We'll now color the training points by their target values to see the pattern.

In [None]:
# Visualize the regression result
fig, (ax1, ax2) = plt.subplots(1, 2, figsize=(16, 6))

# Left plot: Show all points and K nearest neighbors
ax1.scatter(X_train[:,0], X_train[:,1],
           c='steelblue', s=100, alpha=0.3,
           edgecolors='black', linewidths=1, label='Training points')

# Highlight the K nearest neighbors
nearest_neighbors_X = X_train[nearest_indices]
ax1.scatter(nearest_neighbors_X[:,0], nearest_neighbors_X[:,1],
           c='green', s=200, marker='s', alpha=0.7,
           edgecolors='darkgreen', linewidths=2, label=f'{K} Nearest Neighbors')

# Plot test point
ax1.scatter(X_test[:,0], X_test[:,1],
           c='red', s=400, marker='*',
           edgecolors='black', linewidths=2,
           label=f'Test point (predicted: {prediction_numpy:.3f})')

ax1.set_xlabel('Feature 1 ($x_1$)', fontsize=12)
ax1.set_ylabel('Feature 2 ($x_2$)', fontsize=12)
ax1.set_title(f'KNN Regression: Finding Neighbors (K={K})', fontsize=14)
ax1.legend(fontsize=10)
ax1.grid(True, alpha=0.3)
ax1.axis([0, 5, 0, 5])

# Right plot: Show points colored by target values
scatter = ax2.scatter(X_train[:,0], X_train[:,1],
                     c=y_train, cmap='viridis', s=100, alpha=0.6,
                     edgecolors='black', linewidths=1.5)
plt.colorbar(scatter, ax=ax2, label='Target Value')

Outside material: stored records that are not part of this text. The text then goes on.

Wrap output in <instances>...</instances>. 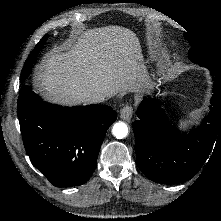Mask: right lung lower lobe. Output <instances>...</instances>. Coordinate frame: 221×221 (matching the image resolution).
I'll use <instances>...</instances> for the list:
<instances>
[{"mask_svg":"<svg viewBox=\"0 0 221 221\" xmlns=\"http://www.w3.org/2000/svg\"><path fill=\"white\" fill-rule=\"evenodd\" d=\"M17 114L27 154L56 187L88 181L116 112L106 105L62 107L48 104L24 85Z\"/></svg>","mask_w":221,"mask_h":221,"instance_id":"right-lung-lower-lobe-1","label":"right lung lower lobe"}]
</instances>
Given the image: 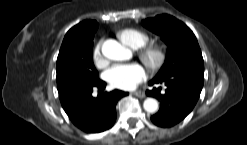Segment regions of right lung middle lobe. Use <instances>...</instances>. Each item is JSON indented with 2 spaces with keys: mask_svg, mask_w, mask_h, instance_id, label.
I'll use <instances>...</instances> for the list:
<instances>
[{
  "mask_svg": "<svg viewBox=\"0 0 247 145\" xmlns=\"http://www.w3.org/2000/svg\"><path fill=\"white\" fill-rule=\"evenodd\" d=\"M93 40L78 36L65 37L57 58V88L63 92L79 84L99 80L92 59Z\"/></svg>",
  "mask_w": 247,
  "mask_h": 145,
  "instance_id": "obj_1",
  "label": "right lung middle lobe"
}]
</instances>
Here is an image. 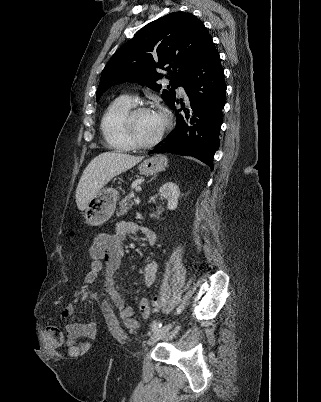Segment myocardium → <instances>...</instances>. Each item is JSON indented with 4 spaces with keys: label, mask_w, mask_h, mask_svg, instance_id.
Listing matches in <instances>:
<instances>
[{
    "label": "myocardium",
    "mask_w": 321,
    "mask_h": 402,
    "mask_svg": "<svg viewBox=\"0 0 321 402\" xmlns=\"http://www.w3.org/2000/svg\"><path fill=\"white\" fill-rule=\"evenodd\" d=\"M153 111L152 108L144 105H136L131 107L123 116L122 119V129L123 133L127 139V141L132 145L134 148L137 149H150L157 145L162 138L164 137L165 133L169 130L171 126V118L167 113H161L164 118V124L161 130L158 132L156 137L148 142L140 141L134 131V118L137 114L141 112Z\"/></svg>",
    "instance_id": "1"
}]
</instances>
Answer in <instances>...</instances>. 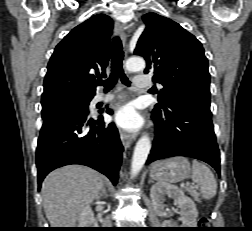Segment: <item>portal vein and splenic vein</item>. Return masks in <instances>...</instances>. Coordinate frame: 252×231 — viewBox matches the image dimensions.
<instances>
[{
  "instance_id": "portal-vein-and-splenic-vein-1",
  "label": "portal vein and splenic vein",
  "mask_w": 252,
  "mask_h": 231,
  "mask_svg": "<svg viewBox=\"0 0 252 231\" xmlns=\"http://www.w3.org/2000/svg\"><path fill=\"white\" fill-rule=\"evenodd\" d=\"M185 189H189V184H186V186H184ZM191 188H198V185H192Z\"/></svg>"
}]
</instances>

# Highlight nearest neighbors
ax2.scatter(nearest_neighbors_X[:,0], nearest_neighbors_X[:,1],
           c='red', s=200, marker='s', alpha=0.5,
           edgecolors='darkred', linewidths=2, label=f'{K} Nearest Neighbors')

# Plot test point
ax2.scatter(X_test[:,0], X_test[:,1],
           c='red', s=400, marker='*',
           edgecolors='black', linewidths=2,
           label=f'Test point')

ax2.set_xlabel('Feature 1 ($x_1$)', fontsize=12)
ax2.set_ylabel('Feature 2 ($x_2$)', fontsize=12)
ax2.set_title('Target Values Distribution', fontsize=14)
ax2.legend(fontsize=10)
ax2.grid(True, alpha=0.3)
ax2.axis([0, 5, 0, 5])

plt.tight_layout()
plt.show()

print(f"\nTest point {X_test[0]} prediction: {prediction_numpy:.3f}")
print(f"Based on averaging {K} nearest neighbors:")
for i, val in enumerate(neighbor_values):
    print(f"  Neighbor {i+1}: target = {val:.3f}")
print(f"Average: {prediction_numpy:.3f}")

## Summary

We've walked through all the computational steps of KNN Regression:

1. ✅ **Visualized data** - saw training points in 2D space
2. ✅ **Calculated distances** - computed Euclidean distance from test point to each training point
3. ✅ **Found K nearest neighbors** - used `argsort()` to find indices of 5 closest points
4. ✅ **Made prediction** - used **averaging** of the K neighbors' target values

### Key Difference: Classification vs Regression

| Aspect | Classification | Regression |
|--------|---------------|-----------|
| **Target values** | Discrete classes (0, 1, 2, ...) | Continuous numbers (1.5, 2.3, ...) |
| **Prediction method** | Majority voting | Averaging |
| **Output** | Class label | Continuous value |

### Key NumPy Operations Used:

- **`pairwise_distances(X_test, X_train)`** - efficiently calculates all distances
- **`.ravel()`** - flattens 2D array to 1D
- **`np.argsort(distances)`** - returns indices that would sort the array
- **`array[indices]`** - fancy indexing to select multiple elements
- **`.mean()`** or `np.mean()` - calculates average

### Why Both Approaches?

- **Loop versions** help you understand the logic step-by-step
- **Vectorized versions** are much faster for large datasets

In practice, use vectorized operations, but understanding loops helps you know what's happening under the hood!